Main Crop (Sow Mid-May for a Late July Harvest)

These are the first beans sown outside, as earlier batches of French beans will be growing under cover. While beans can be grown earlier outside, success relies heavily on unpredictable April and May weather. A mid-May sowing directly into the soil germinates well, albeit slightly slower than seeds sown in modules indoors.

Late Main Crop (Sow in Early July for a Mid-August Harvest)

French beans thrive in mid-summer heat, maturing rapidly and offering a longer harvest compared to a single large succession sown a month earlier. Beans can be sown directly into the ground, germinating quickly, while sowing in modules allows for earlier clearance of previous crops.

Late Crop (Sow in Late August for an October Harvest)

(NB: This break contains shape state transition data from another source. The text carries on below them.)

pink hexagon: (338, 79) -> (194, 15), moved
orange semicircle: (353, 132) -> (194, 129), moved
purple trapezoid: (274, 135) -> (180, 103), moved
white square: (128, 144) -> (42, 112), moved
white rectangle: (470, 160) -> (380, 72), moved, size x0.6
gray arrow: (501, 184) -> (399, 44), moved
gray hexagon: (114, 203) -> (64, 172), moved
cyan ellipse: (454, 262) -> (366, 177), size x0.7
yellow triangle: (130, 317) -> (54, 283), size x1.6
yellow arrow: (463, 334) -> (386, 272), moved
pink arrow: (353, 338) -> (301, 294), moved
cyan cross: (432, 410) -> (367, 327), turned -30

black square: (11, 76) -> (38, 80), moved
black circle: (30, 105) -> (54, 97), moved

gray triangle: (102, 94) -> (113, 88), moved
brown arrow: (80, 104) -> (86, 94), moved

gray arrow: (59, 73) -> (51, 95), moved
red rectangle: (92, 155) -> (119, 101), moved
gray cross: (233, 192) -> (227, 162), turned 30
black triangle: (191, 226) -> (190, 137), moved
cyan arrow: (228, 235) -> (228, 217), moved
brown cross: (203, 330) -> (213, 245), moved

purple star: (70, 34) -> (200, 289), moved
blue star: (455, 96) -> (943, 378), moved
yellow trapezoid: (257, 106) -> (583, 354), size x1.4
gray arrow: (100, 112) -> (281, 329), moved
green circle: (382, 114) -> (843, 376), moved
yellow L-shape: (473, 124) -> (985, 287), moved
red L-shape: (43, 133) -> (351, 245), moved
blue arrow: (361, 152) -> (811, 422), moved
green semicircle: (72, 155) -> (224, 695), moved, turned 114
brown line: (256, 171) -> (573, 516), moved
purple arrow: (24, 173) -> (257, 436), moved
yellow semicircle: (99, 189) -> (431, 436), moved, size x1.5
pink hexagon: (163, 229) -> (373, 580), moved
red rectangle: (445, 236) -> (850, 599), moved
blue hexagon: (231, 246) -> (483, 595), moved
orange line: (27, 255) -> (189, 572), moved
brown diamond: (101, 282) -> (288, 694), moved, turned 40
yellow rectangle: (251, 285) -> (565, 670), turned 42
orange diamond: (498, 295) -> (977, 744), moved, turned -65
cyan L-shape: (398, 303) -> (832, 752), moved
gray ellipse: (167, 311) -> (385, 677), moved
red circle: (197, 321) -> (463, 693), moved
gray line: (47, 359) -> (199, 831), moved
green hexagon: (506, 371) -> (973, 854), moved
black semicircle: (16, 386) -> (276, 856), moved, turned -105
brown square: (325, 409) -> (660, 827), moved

Late sowings of beans are not recommended, as they prefer summer warmth and light. While they may grow quickly in August, insufficient heat and light will hinder production in late October and November.

Recommended Varieties

Numerous varieties of runner beans and French/runner bean hybrids exist, with stringless types like Lady Di being highly preferred.

How to Sow

Most people sow beans directly into the ground, spacing them about six inches apart, with seeds planted approximately two inches deep. Due to potential mouse interference, it is often better to sow in modules, germinating indoors before transferring to an unheated greenhouse or tunnel.

How to Prick Out/Pot On

Pricking out and potting on are generally unnecessary.

Where to Plant

A sunny, sheltered spot is ideal. Mulching with compost before planting is beneficial, along with the addition of blood fish and bone, though extra nitrogen is not required.

How Many to Plant

Beans are prolific, with one square meter of dwarf beans sufficient for a family of four eating fresh. A six-foot row of climbing beans is similarly adequate, but more are needed for freezing or drying.

How to Plant and Spacing

If not sown directly, a hole can be dibbed, and the module dropped in, with the soil lightly firmed around the plant. Climbing beans can be planted six inches apart in a row or around the edge of a container to grow up canes.

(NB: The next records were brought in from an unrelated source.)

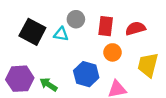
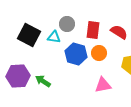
red semicircle: (135, 28) -> (119, 32), turned 48
blue hexagon: (86, 74) -> (76, 54), moved

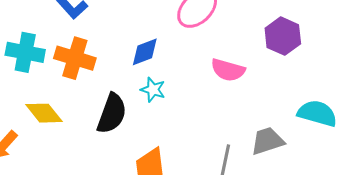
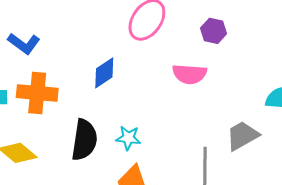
purple hexagon: (283, 36) -> (214, 31), moved, size x0.7
cyan star: (153, 90) -> (128, 138), moved

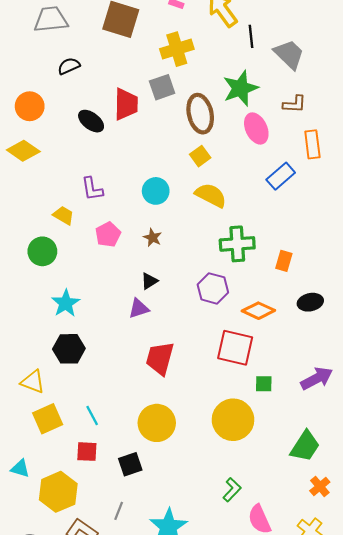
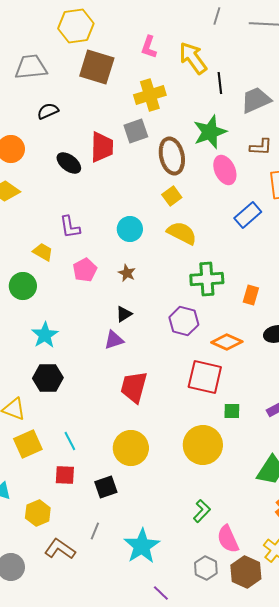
gray trapezoid: (289, 54) -> (256, 100), turned -68
yellow hexagon: (58, 492) -> (38, 513), size x0.7

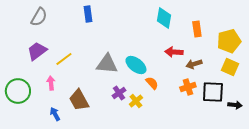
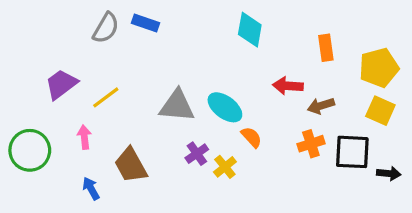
blue rectangle: (88, 14) -> (146, 23), turned -63
gray semicircle: (39, 17) -> (106, 28), moved
cyan diamond: (164, 18) -> (250, 30), moved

Protecting and Supporting Your Plants

Dwarf plants do not need significant support, but can become floppy when laden with beans. Planting them closely together (six inches apart) helps to maintain stability.

How to Feed and Water

Climbing beans, with their large leaf area, require ample watering. Dwarf beans also need regular watering but do not require additional feeding if the ground is prepared with well-rotted manure or compost beforehand.

How to Prune/Manage While Growing

Young plants may need assistance twining onto their canes. A good mulch of manure or compost around the roots during July aids moisture retention. When beans reach the tops of their canes, pinching out the growing tips and side shoots is advisable.

How and When to Harvest

Beans should be harvested when young and tender, typically 8-10 inches long. Regular picking, at least twice a week, encourages further production.

How to Store

Beans can be stored in their pods in the fridge for about a week. Alternatively, they can be blanched, frozen on a tray, and then bagged.

How to Eat/Cook

Beans can be steamed, but many recipes are available for various preparations.

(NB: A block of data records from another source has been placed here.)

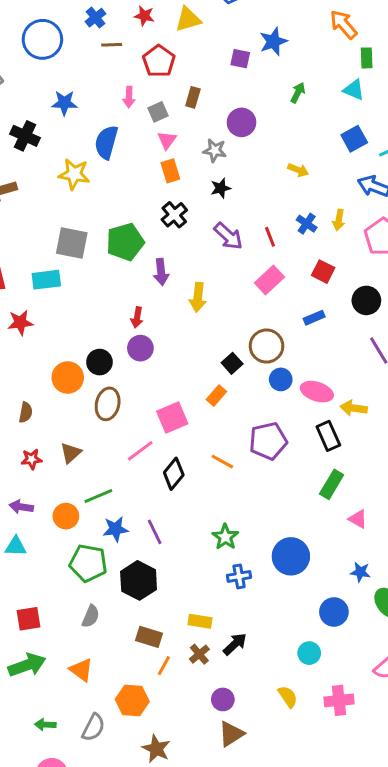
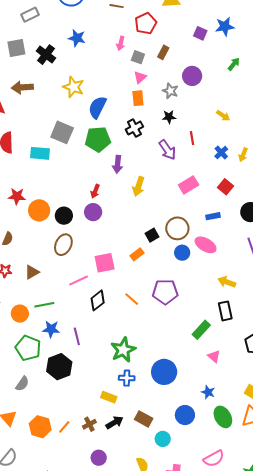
gray square: (158, 112) -> (138, 57), turned 32
blue semicircle: (106, 142) -> (97, 107), moved
red line: (270, 237) -> (192, 138), moved
red star: (20, 323) -> (17, 196), moved
orange circle: (68, 377) -> (39, 210), moved
pink ellipse: (317, 392) -> (206, 245), moved
black rectangle: (328, 436) -> (225, 311), moved
green star: (225, 537) -> (123, 350), size x1.4
yellow rectangle: (200, 621) -> (109, 397), moved
brown rectangle: (149, 637) -> (144, 419), moved
orange hexagon: (132, 700) -> (40, 427), moved

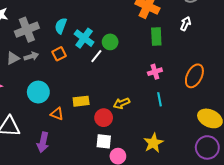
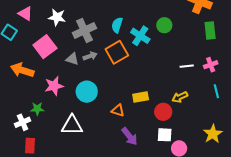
green circle: (110, 42) -> (164, 25), moved
orange square: (59, 54) -> (117, 52), size x1.6
white line: (96, 56) -> (187, 66), moved, turned 48
gray triangle: (13, 58) -> (72, 59), turned 48
cyan circle: (38, 92) -> (87, 92), moved
purple arrow: (43, 142) -> (130, 136), moved, turned -48

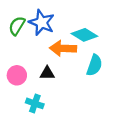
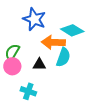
green semicircle: (17, 26) -> (12, 52), moved
cyan semicircle: (94, 65) -> (63, 57), moved

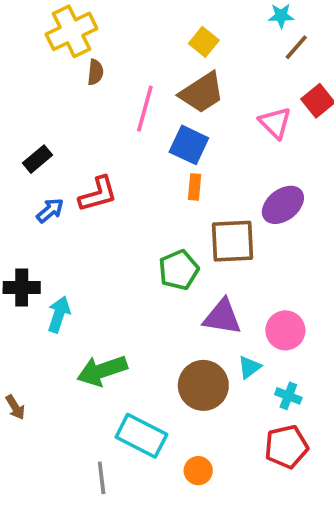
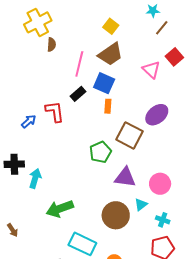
black rectangle: (38, 159) -> (78, 94), moved
red L-shape: (98, 194) -> (55, 112), turned -80
brown square: (232, 241) -> (130, 135), turned 32

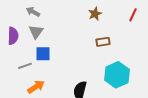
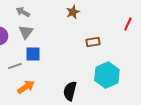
brown star: (95, 14) -> (73, 12), moved
red line: (133, 15) -> (128, 24), moved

How to Deal with Pests and Disease

Pests and diseases are generally not a concern.

When and How to Remove the Plants

Plants should be snipped off just below the soil surface, leaving the roots intact. The roots contain organic matter, even though the nitrogen within has been depleted by harvest time. If roots interfere with follow-on crops, they can be removed or covered with a compost mulch.

What to Plant Before

In a polytunnel, plant after containers of carrots have been moved outside. In the ground, plant after garlic, chard, brassicas, spinach, lettuce, or salad onions.

What to Plant After

Post-harvest options include salad onions, garlic, broad beans, lamb's lettuce, claytonia, and peas.

What to Interplant With

Beans can be interplanted in a single row on the west or north side of a bed, with lettuce, spinach, kale, spring cabbage, and chard on the east or south side.